There is also evidence that those materials are still in the lungs of those who inhaled them that day. When a team of New York pathologists examined the lung tissue of seven 9/11 responders who had developed serious lung problems in 2010, they found chrysotile asbestos, along with aluminum and magnesium silicates, small shards of glass and carbon nanotubes. Mesothelioma risk increases the longer asbestos remains in the lungs.

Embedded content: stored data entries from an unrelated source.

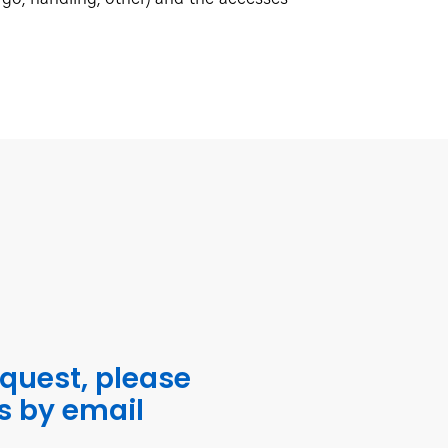
equest, please
s by email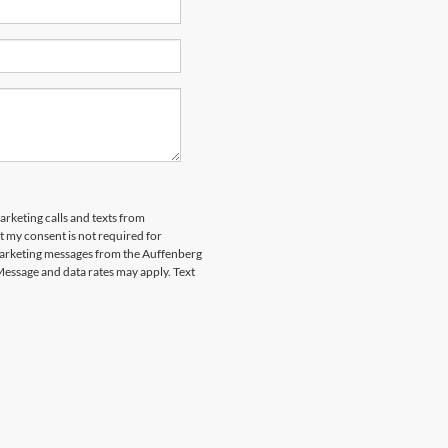
arketing calls and texts from
 my consent is not required for
marketing messages from the Auffenberg
Message and data rates may apply. Text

Respiratory problems like bronchitis and asthma had begun to show up among the exposed within weeks after the attack, but a 2006 report from researchers at Mount Sinai Medical Center warned that the long-term consequences of exposure are likely to include late-emerging diseases such as cancer. A more recent study of firefighters who were on the scene on 9/11 appears to bear that out. The firefighters had a higher incidence of all types of cancer. Although the study did not single out mesothelioma as being unusually common, its close association with asbestos and its 10 to 40 year latency period make it likely that the number of cases of mesothelioma among New Yorkers exposed on 9/11 will rise.

Sources:

Wu, M et al, “Case report: Lung disease in World Trade Center responders exposed to dust and smoke”, April 2010, Environmental Health Perspectives, pp. 499-504.
Lorber, M et al, “Assessment of inhalation exposures and potential health risks to the general population that resulted from the collapse of the World Trade Center towers”, October 2007, Risk Analysis, pp. 1203-21.
Moline, J, “Health consequences of the September 11 World Trade Center attacks: a review”, April-May 2006, Cancer Investigation, pp. 294-301.